Lei è padre di dieci figli e dedica loro due brani molto diversi: “Il figlio” e “Un’altra volta”.
«Il figlio è un brano intenso, a tratti doloroso. È un grido, una richiesta d’aiuto, ispirata da storie vere che mi sono state confidate. Parla di situazioni in cui il figlio diventa quasi terreno di contesa tra genitori, specie nelle coppie separate. Io stesso ho vissuto questa situazione con una figlia e purtroppo è una battaglia ancora aperta. A volte si arriva a situazioni anche assurde, e i ragazzi si trovano in mezzo a un tira e molla che non dovrebbero vivere. Un’altra volta, invece, è dedicata ai miei figli in modo più luminoso: alla loro dolcezza, alla semplicità, alla forza che mi danno ogni giorno. Ci sono momenti in cui, ad esempio, la mia bimba di due anni si avvicina e mi abbraccia senza motivo. E io mi chiedo: cosa ho fatto per meritare questo? Sono un’energia meravigliosa».
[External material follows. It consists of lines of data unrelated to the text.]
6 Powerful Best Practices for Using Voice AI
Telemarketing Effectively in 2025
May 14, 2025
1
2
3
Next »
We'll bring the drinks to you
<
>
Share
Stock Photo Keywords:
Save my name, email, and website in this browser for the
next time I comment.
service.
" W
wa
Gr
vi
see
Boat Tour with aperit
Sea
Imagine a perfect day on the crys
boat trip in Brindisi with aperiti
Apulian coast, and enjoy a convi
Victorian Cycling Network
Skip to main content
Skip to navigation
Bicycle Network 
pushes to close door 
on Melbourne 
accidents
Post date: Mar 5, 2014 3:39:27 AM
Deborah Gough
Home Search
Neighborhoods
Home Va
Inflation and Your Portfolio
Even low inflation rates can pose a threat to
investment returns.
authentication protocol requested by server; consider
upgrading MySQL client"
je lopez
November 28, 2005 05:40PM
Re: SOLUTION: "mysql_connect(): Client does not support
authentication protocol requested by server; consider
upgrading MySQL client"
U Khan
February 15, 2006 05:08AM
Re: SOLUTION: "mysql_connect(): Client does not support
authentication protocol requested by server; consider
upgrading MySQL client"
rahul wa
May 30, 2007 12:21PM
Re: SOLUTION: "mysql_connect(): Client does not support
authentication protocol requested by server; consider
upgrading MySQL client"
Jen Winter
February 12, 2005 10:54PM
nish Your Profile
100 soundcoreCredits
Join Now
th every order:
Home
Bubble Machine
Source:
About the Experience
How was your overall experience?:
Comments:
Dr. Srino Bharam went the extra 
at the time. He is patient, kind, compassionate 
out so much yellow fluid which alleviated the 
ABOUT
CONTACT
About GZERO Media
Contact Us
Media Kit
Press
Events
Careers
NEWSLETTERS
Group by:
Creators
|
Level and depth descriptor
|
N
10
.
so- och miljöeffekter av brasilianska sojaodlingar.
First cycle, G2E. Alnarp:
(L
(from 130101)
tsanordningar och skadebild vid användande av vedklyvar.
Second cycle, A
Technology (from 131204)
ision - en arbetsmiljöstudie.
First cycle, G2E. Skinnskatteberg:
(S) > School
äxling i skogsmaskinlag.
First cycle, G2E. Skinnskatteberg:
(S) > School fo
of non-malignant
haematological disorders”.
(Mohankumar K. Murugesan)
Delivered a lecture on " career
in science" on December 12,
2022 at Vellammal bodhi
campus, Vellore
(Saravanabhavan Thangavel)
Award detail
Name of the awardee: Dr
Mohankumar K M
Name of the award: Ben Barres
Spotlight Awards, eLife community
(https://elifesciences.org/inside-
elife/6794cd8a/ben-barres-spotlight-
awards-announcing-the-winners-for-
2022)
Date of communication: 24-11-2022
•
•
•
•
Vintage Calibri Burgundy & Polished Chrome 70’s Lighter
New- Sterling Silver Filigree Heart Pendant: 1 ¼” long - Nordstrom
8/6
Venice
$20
Cosa significa avere una famiglia così numerosa?
«È un grande impegno. Con mia moglie abbiamo tre figli insieme, ma tutti gli altri – dagli undici anni fino al più grande che ne ha trenta – passano spesso a trovarci. La casa è sempre piena di gioia, ma anche di responsabilità. Ci sono momenti in cui succede di tutto: uno si opera, un altro si fa male, un altro ancora ha bisogno di cure. Però è la vita. Leggo anche cattiverie su questa cosa dei figli, come se mi fossero “sfuggiti”. Non è così: sono tutti voluti, desiderati, amati. Qualcuno pensa che avere molti figli sia irresponsabile, ma per me è un gesto d’amore verso la vita. Ci vorrebbe un po’ più di bontà. Siamo tutti simili, alla fine».
C’è una riflessione molto personale anche in “Cielo stellato”.
«Sì, è un brano molto intimo. L’ho proposto a Sanremo, ma non è stato preso. Ci sono rimasto male perché pensavo potesse essere un giusto trampolino anche per presentare il progetto. Ma comunque Carlo Conti è stato molto carino e così sono salito sul palco dell’Ariston con Sayf nella serata delle cover. Quando guardi il cielo con il cuore aperto, invece dell’immensità puoi vedere il dolore, la mancanza di qualcuno che non c’è più. Poi abbassi lo sguardo e trovi qualcosa che ti restituisce la felicità e la voglia di vivere. È questo contrasto che mi interessava raccontare».
Non mancano i brani sull’amore e sulle donne.
«Assolutamente. Ci sono diverse sfumature: la donna delusa, diventata cinica; quella che invece crede ancora nell’amore eterno; e poi il brano finale, Forte, che è più sensuale ma sempre romantico. Spero che faccia nascere tanti bambini (ride)».
Dal punto di vista musicale, come ha costruito questo album così vario?
«Sono i brani stessi che ti indicano la strada. Anche i miei collaboratori portano idee, suoni interessanti. La musica è questo: mescolare, impastare. Un po’ come il cibo: puoi cambiare la ricetta, usare ingredienti più o meno forti, ma resta sempre cibo. Così è la musica: puoi avere una ritmica più aggressiva o più morbida, una chitarra elettrica al posto del pianoforte, ma alla fine resta sempre quello che è. La musica è vita».